Manifestanti bruciano simboli Nato ed Europa

In Piazza Castello a Torino, la fiaccolata istituzionale del 25 aprile ha visto un momento di protesta inatteso. Dopo gli interventi previsti, sul palco sono saliti rappresentanti di gruppi come 'Partigiani della Pace' e 'Torino è Partigiana'. La loro presenza includeva studenti, il coordinamento 'Torino per Gaza', attivisti di Askatasuna e No Tav.

Nonostante l'assenza di tensioni, due cartelli sono stati dati alle fiamme. Questi raffiguravano la Nato, con la sua rosa dei venti bianca su campo blu, e la bandiera dell'Europa. L'azione ha segnato un punto di forte dissenso da parte di alcuni partecipanti.

Bandiera palestinese da Palazzo Madama

Contemporaneamente, un gruppo di manifestanti ha raggiunto la facciata di Palazzo Madama. Utilizzando le impalcature presenti per lavori in corso, sono riusciti a esporre una grande bandiera palestinese. L'esposizione è stata accompagnata dall'accensione di torce rosse di segnalazione.

I manifestanti hanno anche sventolato la bandiera di 'Autonomia Contropotere'. Questo gruppo politico è legato al centro sociale Askatasuna, sgomberato lo scorso 18 dicembre. L'azione ha attirato l'attenzione per la sua visibilità e il messaggio veicolato.

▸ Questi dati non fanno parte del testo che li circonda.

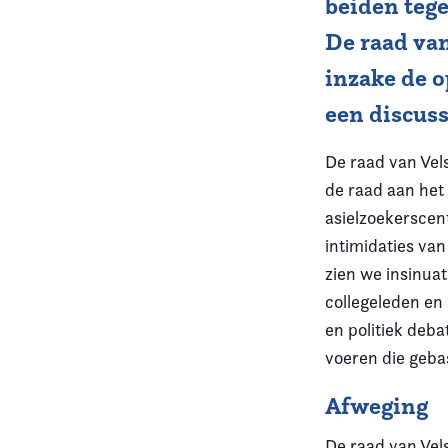
beiden tege
De raad van
Vereniging
inzake de 
Contact
een discuss
De raad van Vels
de raad aan het
asielzoekerscen
intimidaties van
zien we insinuat
collegeleden en
en politiek deba
voeren die geba
Afweging
De raad van Vels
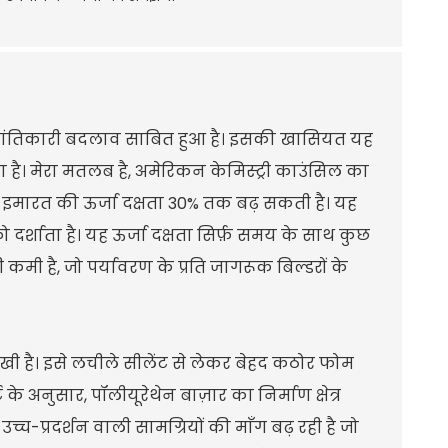
क्रांतिकारी बदलाव साबित हुआ है। इसकी खासियत यह
ा है। मेरा मतलब है, अमेरिकन केमिस्ट्री काउंसिल का
ी इमारत की ऊर्जा दक्षता 30% तक बढ़ सकती है। यह
 दर्शाता है। यह ऊर्जा दक्षता सिर्फ़ समय के साथ कुछ
मी है, जो पर्यावरण के प्रति जागरूक बिल्डरों के
ी है। इसे लचीले सीलेंट से लेकर बेहद कठोर फोम
े अनुसार, पॉलीयूरेथेन बाज़ार का निर्माण क्षेत्र
्च-प्रदर्शन वाली सामग्रियों की माँग बढ़ रही है जो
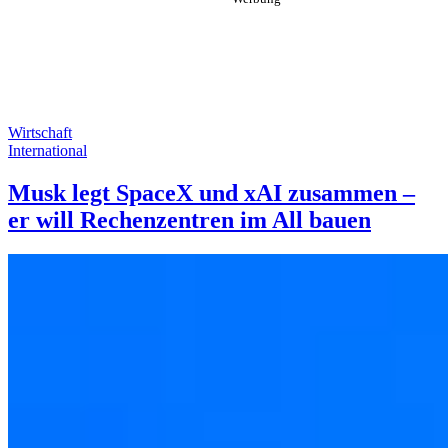
Wirtschaft
International
Musk legt SpaceX und xAI zusammen –
er will Rechenzentren im All bauen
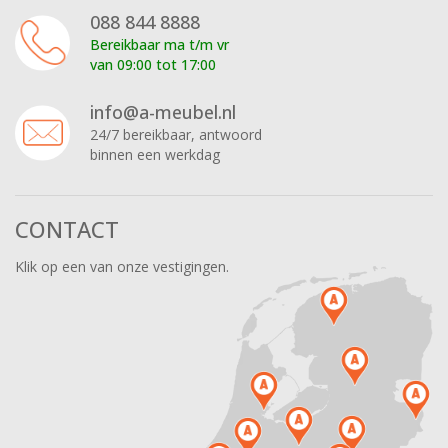
088 844 8888
Bereikbaar ma t/m vr
van 09:00 tot 17:00
info@a-meubel.nl
24/7 bereikbaar, antwoord
binnen een werkdag
CONTACT
Klik op een van onze vestigingen.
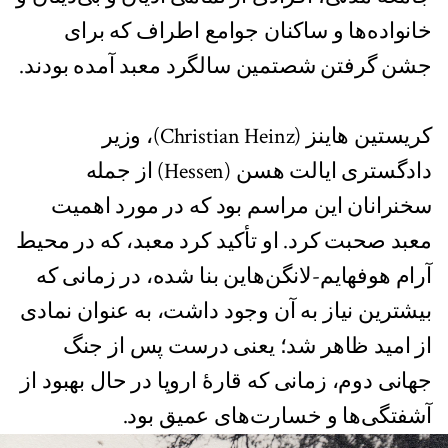
خانواده‌ها و ساکنان جوامع اطراف که برای
جشن گرفتن شصتمین سالگرد معبد آمده بودند.
کریستین هاینز (Christian Heinz)، وزیر
دادگستری ایالت هسن (Hessen) از جمله
سخنرانان این مراسم بود که در مورد اهمیت
معبد صحبت کرد. او تأکید کرد معبد، که در محیط
آرام هوفهایم-لانگن‌هاین بنا شده، در زمانی که
بیشترین نیاز به آن وجود داشت، به عنوان نمادی
از امید ظاهر شد؛ یعنی درست پس از جنگ
جهانی دوم، زمانی که قارۀ اروپا در حال بهبود از
آشفتگی‌ها و خسارت‌های عمیق بود.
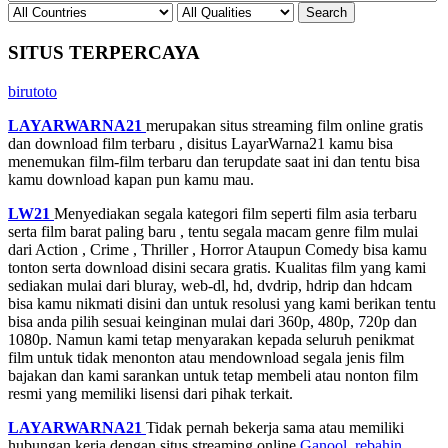
SITUS TERPERCAYA
birutoto
LAYARWARNA21
merupakan situs streaming film online gratis
dan download film terbaru , disitus LayarWarna21 kamu bisa
menemukan film-film terbaru dan terupdate saat ini dan tentu bisa
kamu download kapan pun kamu mau.
LW21
Menyediakan segala kategori film seperti film asia terbaru
serta film barat paling baru , tentu segala macam genre film mulai
dari Action , Crime , Thriller , Horror Ataupun Comedy bisa kamu
tonton serta download disini secara gratis. Kualitas film yang kami
sediakan mulai dari bluray, web-dl, hd, dvdrip, hdrip dan hdcam
bisa kamu nikmati disini dan untuk resolusi yang kami berikan tentu
bisa anda pilih sesuai keinginan mulai dari 360p, 480p, 720p dan
1080p. Namun kami tetap menyarakan kepada seluruh penikmat
film untuk tidak menonton atau mendownload segala jenis film
bajakan dan kami sarankan untuk tetap membeli atau nonton film
resmi yang memiliki lisensi dari pihak terkait.
LAYARWARNA21
Tidak pernah bekerja sama atau memiliki
hubungan kerja dengan situs streaming online
Ganool
,
rebahin
,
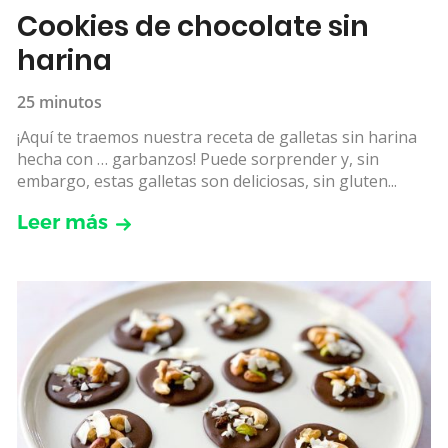
Cookies de chocolate sin
harina
25 minutos
¡Aquí te traemos nuestra receta de galletas sin harina
hecha con … garbanzos! Puede sorprender y, sin
embargo, estas galletas son deliciosas, sin gluten...
Leer más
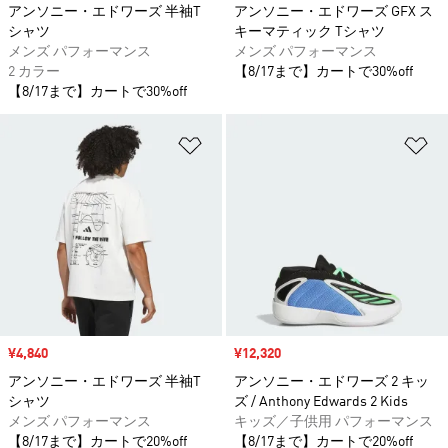
アンソニー・エドワーズ 半袖T
アンソニー・エドワーズ GFX ス
シャツ
キーマティック Tシャツ
メンズ パフォーマンス
メンズ パフォーマンス
2 カラー
【8/17まで】カートで30%off
【8/17まで】カートで30%off
ほしいものリストに追加
ほ
セール価格
¥4,840
セール価格
¥12,320
アンソニー・エドワーズ 半袖T
アンソニー・エドワーズ 2 キッ
シャツ
ズ / Anthony Edwards 2 Kids
メンズ パフォーマンス
キッズ／子供用 パフォーマンス
【8/17まで】カートで20%off
【8/17まで】カートで20%off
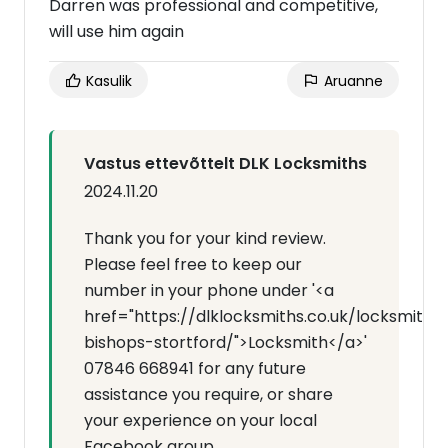
Darren was professional and competitive,
will use him again
Kasulik
Aruanne
Vastus ettevõttelt DLK Locksmiths
2024.11.20
Thank you for your kind review.
Please feel free to keep our
number in your phone under '<a
href="https://dlklocksmiths.co.uk/locksmith-
bishops-stortford/">Locksmith</a>'
07846 668941 for any future
assistance you require, or share
your experience on your local
Facebook group.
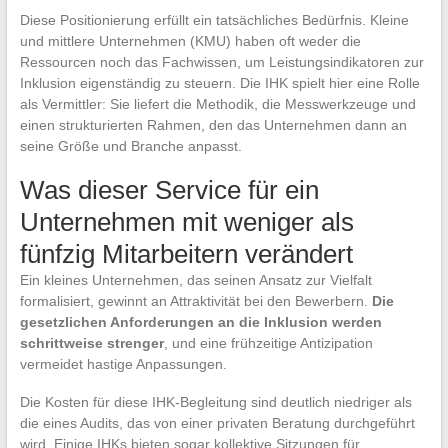
Diese Positionierung erfüllt ein tatsächliches Bedürfnis. Kleine
und mittlere Unternehmen (KMU) haben oft weder die
Ressourcen noch das Fachwissen, um Leistungsindikatoren zur
Inklusion eigenständig zu steuern. Die IHK spielt hier eine Rolle
als Vermittler: Sie liefert die Methodik, die Messwerkzeuge und
einen strukturierten Rahmen, den das Unternehmen dann an
seine Größe und Branche anpasst.
Was dieser Service für ein
Unternehmen mit weniger als
fünfzig Mitarbeitern verändert
Ein kleines Unternehmen, das seinen Ansatz zur Vielfalt
formalisiert, gewinnt an Attraktivität bei den Bewerbern.
Die
gesetzlichen Anforderungen an die Inklusion werden
schrittweise strenger
, und eine frühzeitige Antizipation
vermeidet hastige Anpassungen.
Die Kosten für diese IHK-Begleitung sind deutlich niedriger als
die eines Audits, das von einer privaten Beratung durchgeführt
wird. Einige IHKs bieten sogar kollektive Sitzungen für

La fiaccolata e la partecipazione

La fiaccolata, partita da piazza Arbarello, ha visto la partecipazione di alcune migliaia di persone. L'evento si è svolto con la presenza di diversi collettivi che hanno animato la marcia. All'arrivo degli spezzoni sociali in piazza, la folla ha intonato 'Bella Ciao', un classico canto della Resistenza.

Gli interventi dei collettivi sono proseguiti, scandendo il programma della serata. La manifestazione ha rappresentato un momento di riflessione e protesta, con diverse sfaccettature politiche e sociali in evidenza. L'evento si è concluso senza incidenti significativi, ma con messaggi chiari da parte dei gruppi partecipanti.